Aucun traitement efficace n’a encore été trouvé pour lutter contre le coronavirus. Certaines hypothèses comme la chloroquine, vantée par le professeur Raoult, ont finalement été jugées inefficaces. Une lueur d’espoir est toutefois apparue ce week-end en provenance du Canada. Une étude menée sur près de 4.500 patients à travers le monde, depuis 2020, tendrait à confirmer que la colchicine, utilisée dans différentes maladies dont la goutte, qui est une arthrite inflammatoire, et la péricardite, entraîne une diminution de plus de 20 % des hospitalisations et des décès relatifs au covid-19. « Quand on a affaire à des patients qui ont eu un test qui formellement prouve leur diagnostic de Covid-19, le résultat avec la colchicine est encore meilleur, c'est-à-dire une réduction de 25% des hospitalisations, de 50% du besoin de ventilation mécanique avec un respirateur et de 44% des décès », indique le docteur Jean-Claude Tardif, directeur du Centre de recherches de l'Institut de cardiologie de Montréal.

7. Une immunité de huit mois

Alors qu’on ignore combien de temps les anticorps restent actifs contre le coronavirus, l’institut d'Immunologie de la Jolla (Californie) a annoncé récemment que les personnes ayant été contaminées par le virus seraient protégées d'une réinfection pendant au moins 8 mois . Il en irait de même avec les personnes qui recevront le vaccin. Cette période permettrait à l’ensemble de la population belge d’être vaccinée avant de procéder à une nouvelle administration du vaccin, si celle-ci devait s’avérer nécessaire.

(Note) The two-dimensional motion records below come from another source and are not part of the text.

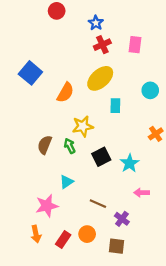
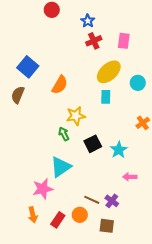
yellow ellipse: (100, 78) -> (109, 72), moved
brown semicircle: (45, 145) -> (18, 95), moved
cyan triangle: (66, 182) -> (61, 167), size x1.6
brown line: (98, 204) -> (92, 200), moved

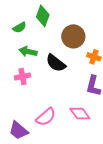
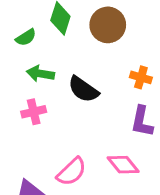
brown circle: (73, 36) -> (108, 25), moved

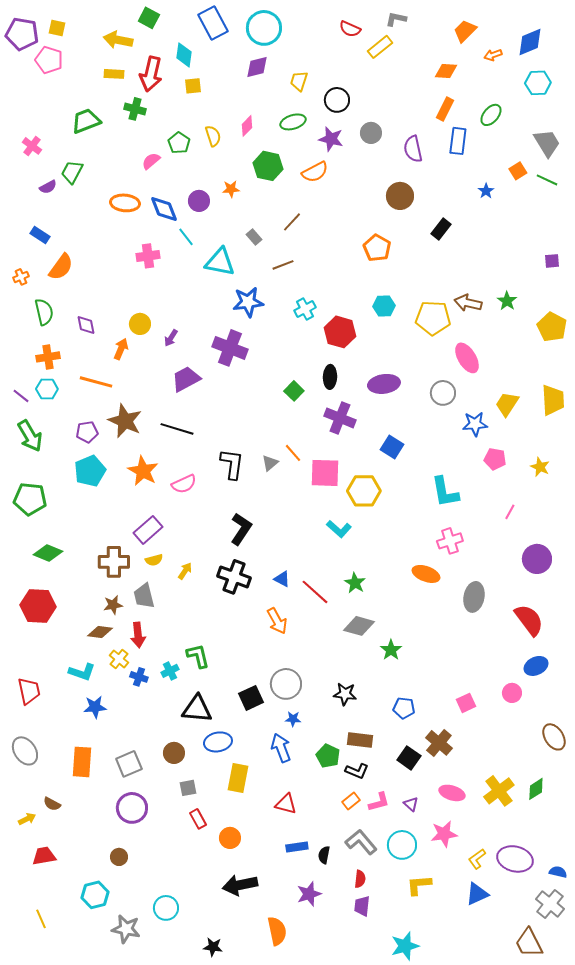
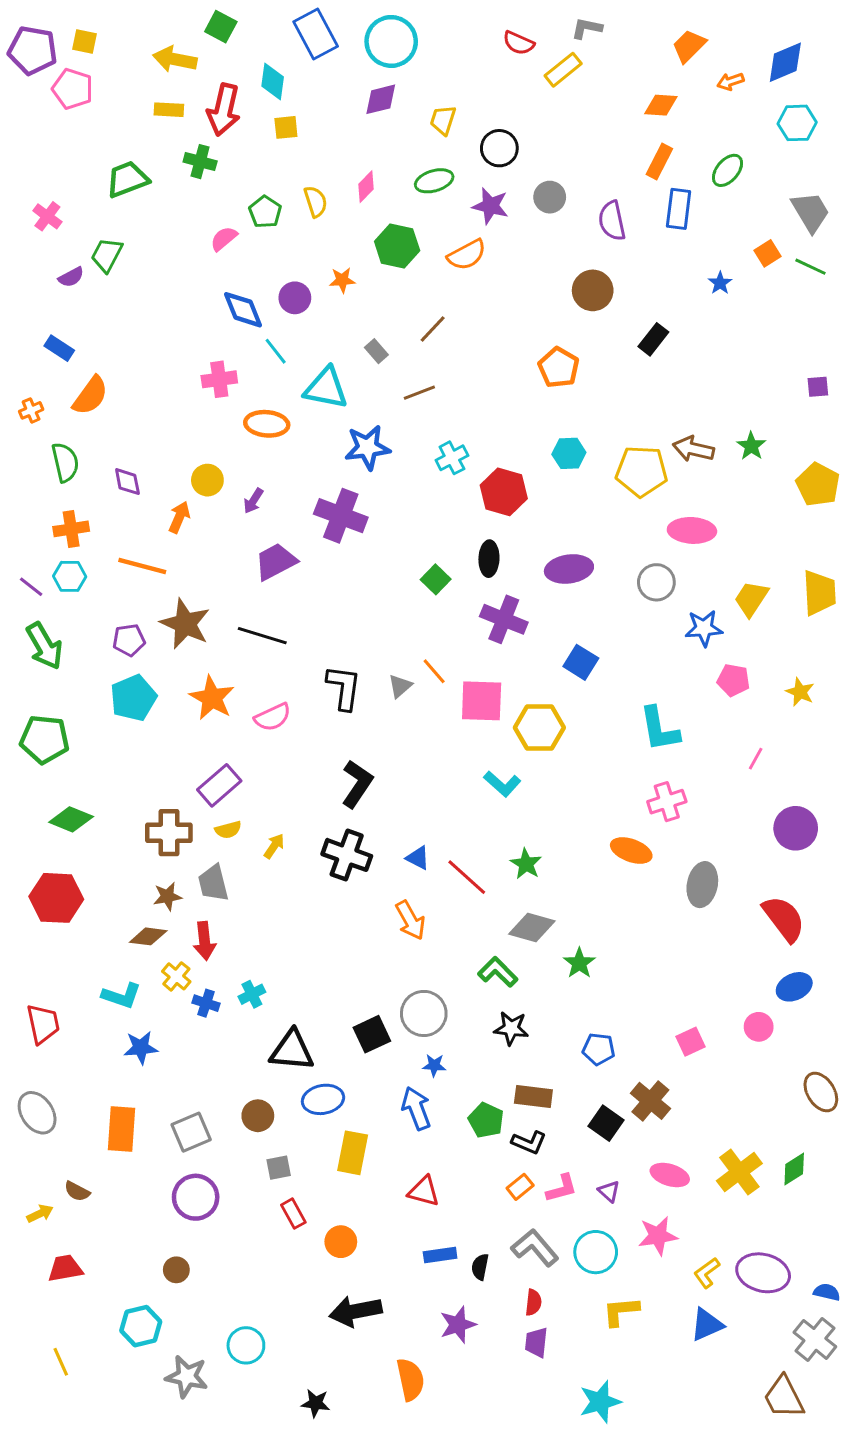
orange ellipse: (125, 203) -> (267, 424), moved
pink ellipse: (467, 358) -> (692, 530), turned -56
green L-shape: (198, 656) -> (498, 972), moved, turned -32

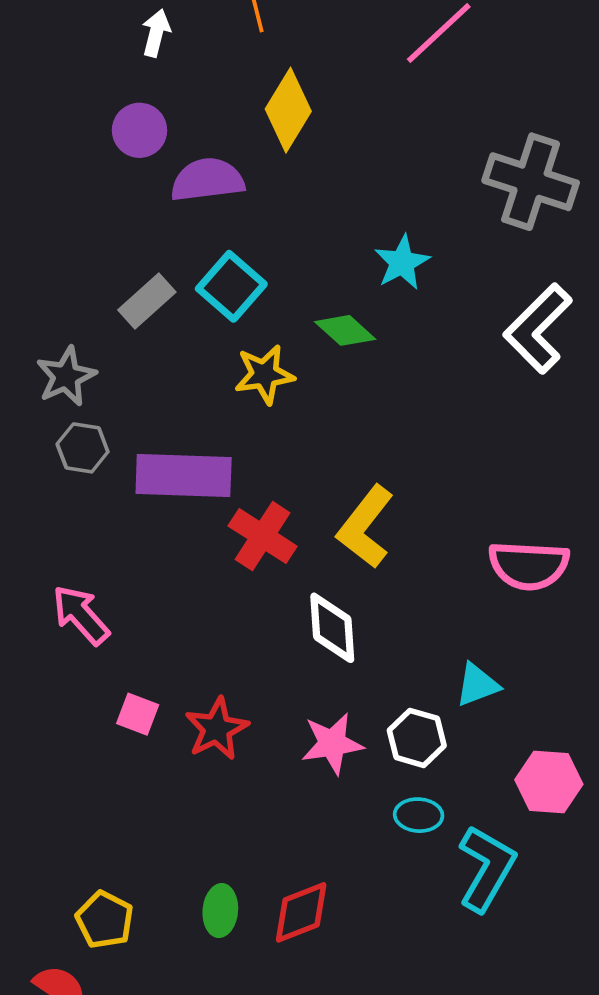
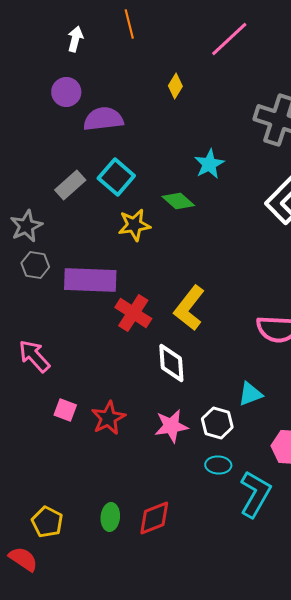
yellow diamond: (288, 110) -> (175, 86), moved, size x0.6

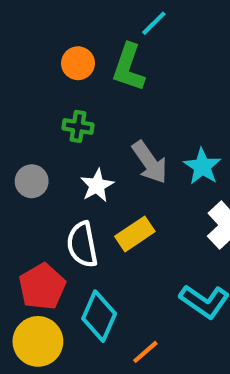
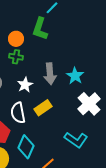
orange circle: (78, 63) -> (16, 39), moved
gray arrow: (150, 162) -> (50, 74), turned 30

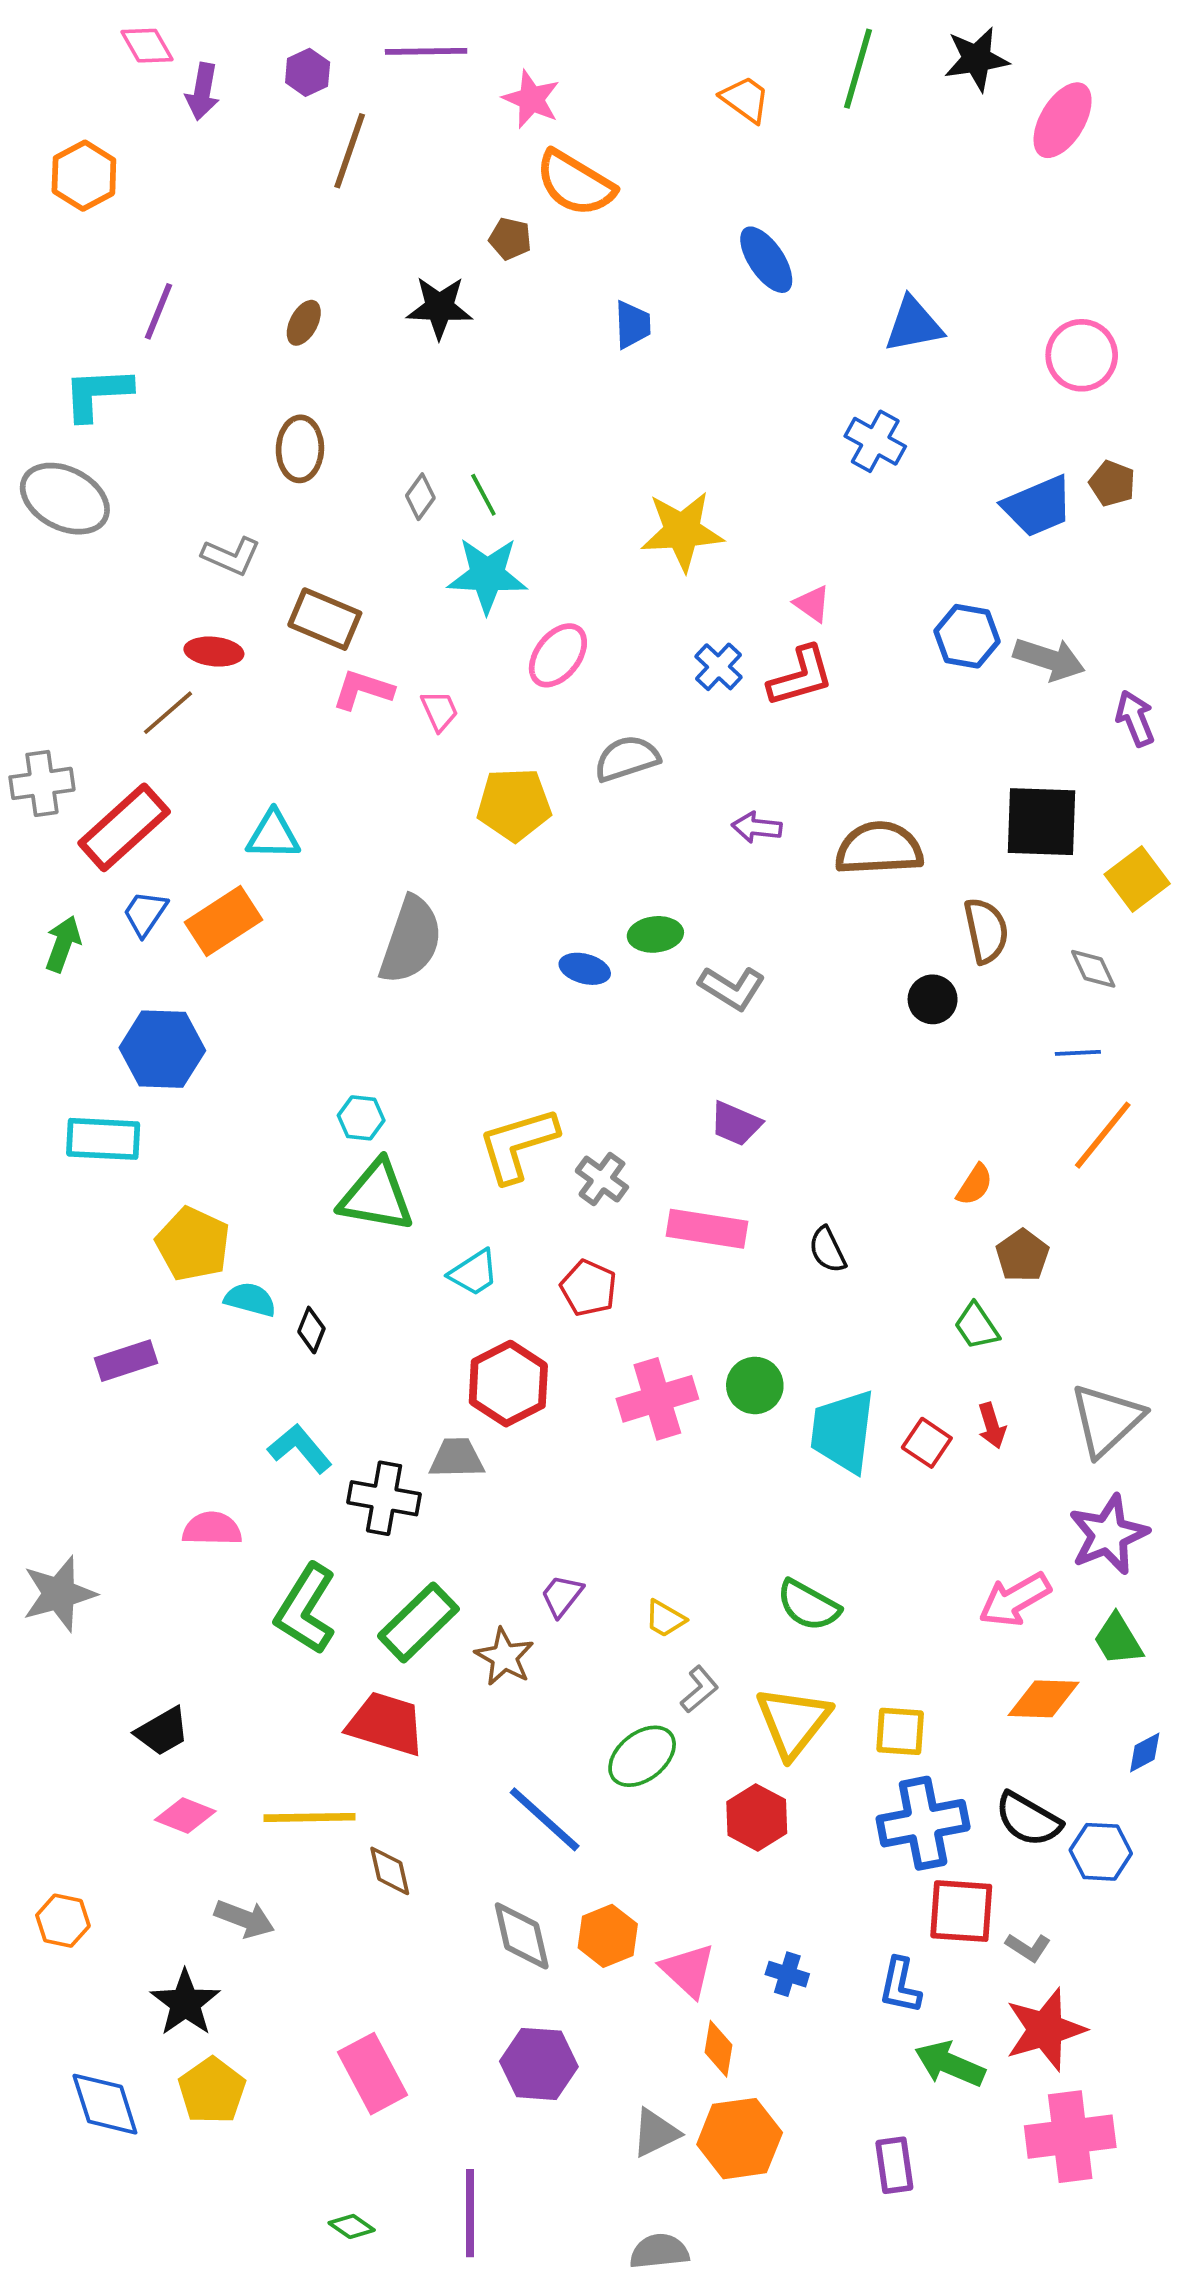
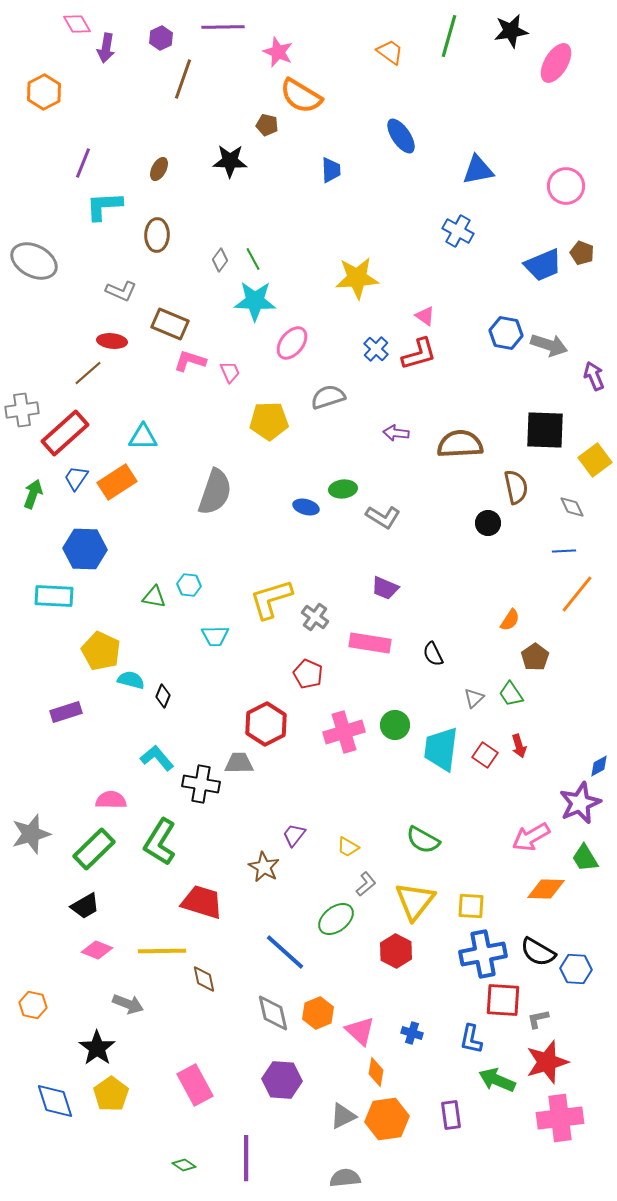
cyan L-shape: (97, 393) -> (104, 206), moved
green triangle: (376, 1196) -> (154, 597), moved, size x0.6
cyan trapezoid: (474, 1273) -> (215, 636), moved, turned 32
gray triangle: (1107, 1420) -> (474, 698), moved, size x0.5
green rectangle: (418, 1622) -> (94, 849), moved
blue diamond: (1145, 1752) -> (599, 766), moved
gray L-shape: (1028, 1947) -> (538, 1019), turned 135
purple rectangle: (894, 2165) -> (451, 1115), moved

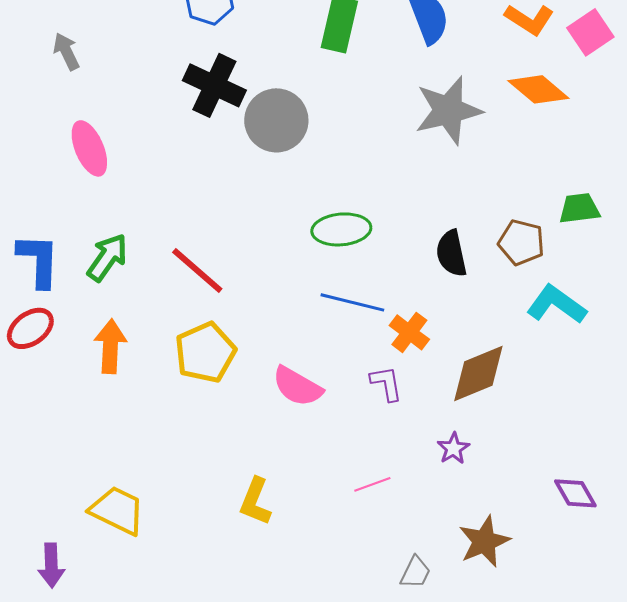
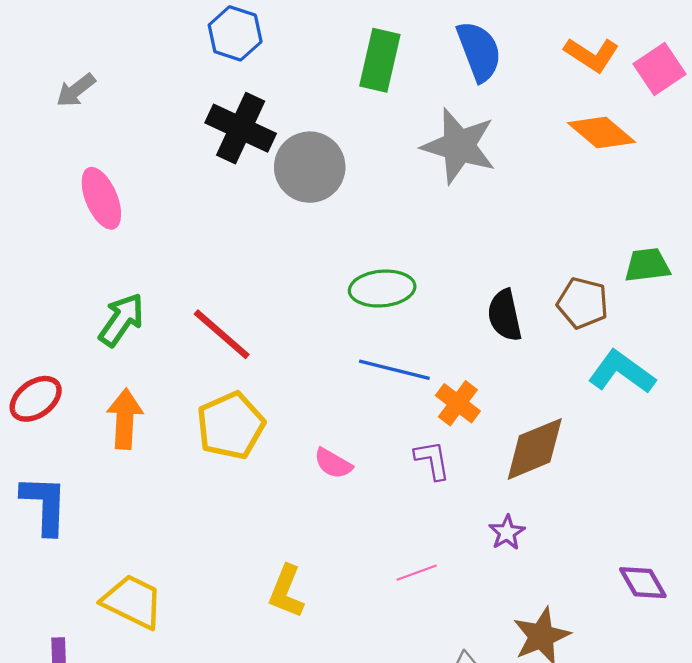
gray arrow: (66, 51) -> (76, 90), turned -102
gray star: (448, 110) -> (459, 146), moved, turned 30
blue L-shape: (38, 260) -> (45, 505), moved
pink semicircle: (297, 386) -> (333, 463), size x0.7

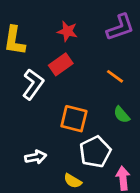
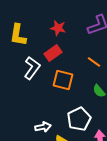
orange square: (74, 119) -> (63, 80), moved
white arrow: (36, 157) -> (43, 127), moved

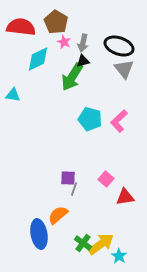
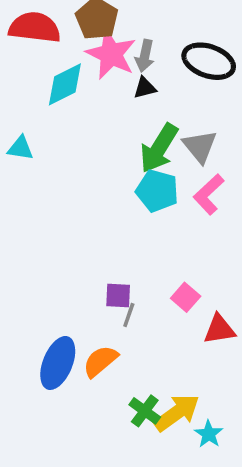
pink star: (64, 42) -> (111, 54), size x2.0
gray triangle: (124, 69) -> (200, 146), moved
green arrow: (72, 77) -> (159, 148), moved
blue ellipse: (39, 234) -> (58, 363), moved, turned 32

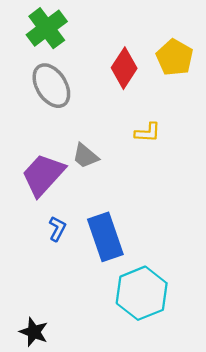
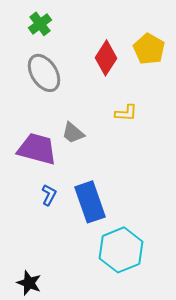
green cross: (47, 28) -> (40, 24), size x0.7
purple trapezoid: (43, 175) -> (37, 149), turned 63

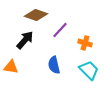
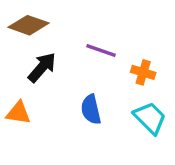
brown diamond: (36, 15) -> (29, 25), moved
purple line: (60, 30) -> (101, 50), turned 66

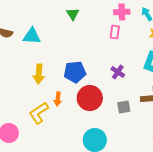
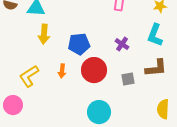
yellow arrow: (39, 74) -> (44, 34), moved
yellow L-shape: (39, 113) -> (29, 76), moved

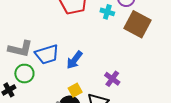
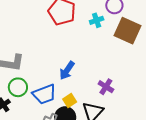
cyan cross: (107, 12) -> (97, 20), turned -32
blue trapezoid: (47, 54) -> (44, 94), moved

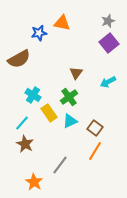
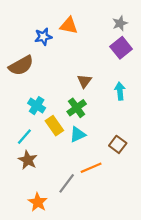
cyan arrow: (108, 82) -> (120, 91), turned 112
brown square: (95, 128) -> (118, 144), moved
orange line: (95, 151) -> (91, 168), moved, turned 36

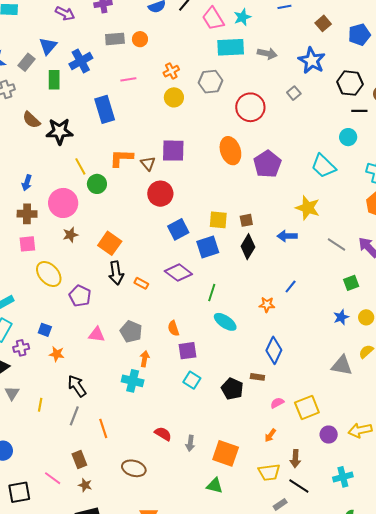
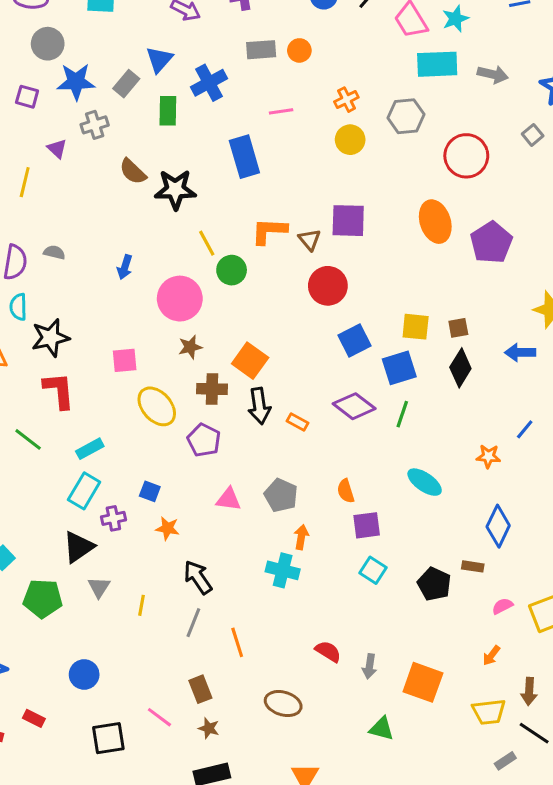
brown cross: (27, 214) -> (212, 389), moved
green line: (212, 293) -> (402, 414), moved
green triangle: (215, 486) -> (382, 729), moved

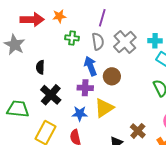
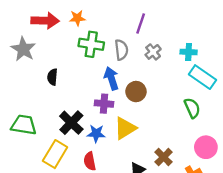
purple line: (102, 18) -> (141, 23), moved
green cross: (72, 38) -> (91, 44), size x1.5
gray cross: (125, 42) -> (153, 52), size x0.6
black cross: (51, 95) -> (71, 123), moved

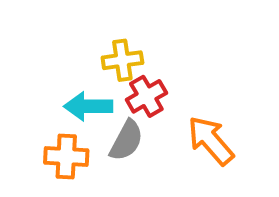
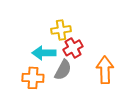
orange arrow: (211, 140) -> (105, 70), turned 40

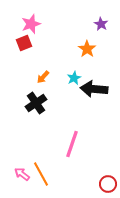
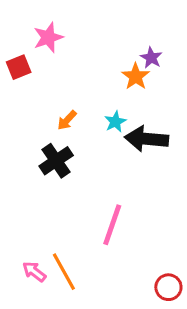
purple star: (101, 24) -> (151, 58), moved
red square: (24, 43) -> (19, 67), moved

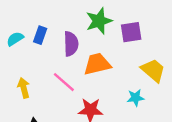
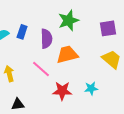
purple square: (131, 32) -> (108, 28), moved
cyan star: (135, 98) -> (91, 88), moved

8. L’Allemagne va tester le Regeneron, le médicament qui a soigné Donald Trump

L'Allemagne va devenir le premier pays de l'Union européenne à utiliser contre le Covid-19 le traitement expérimental à base d'anticorps de synthèse administré à Donald Trump. Le gouvernement a acheté 200.000 doses pour 400 millions d'euros. Deux déclinaisons de ce traitement à base d'anticorps "monoclonaux" seront utilisées dans des hôpitaux universitaires la semaine prochaine. Le Regeneron fonctionne sur base d’anticorps qui imitent le fonctionnement du système immunitaire après la contamination par le coronavirus en allant bloquer la pointe du virus qui lui permet de s'attacher aux cellules humaines et de les pénétrer. L’ancien président des Etats-Unis, Donald Trump, avait été traité par le Regeneron lorsqu’il avait été hospitalisé, en octobre. Les tests réalisés à grande échelle devraient permettre de confirmer ou non l’efficacité du traitement.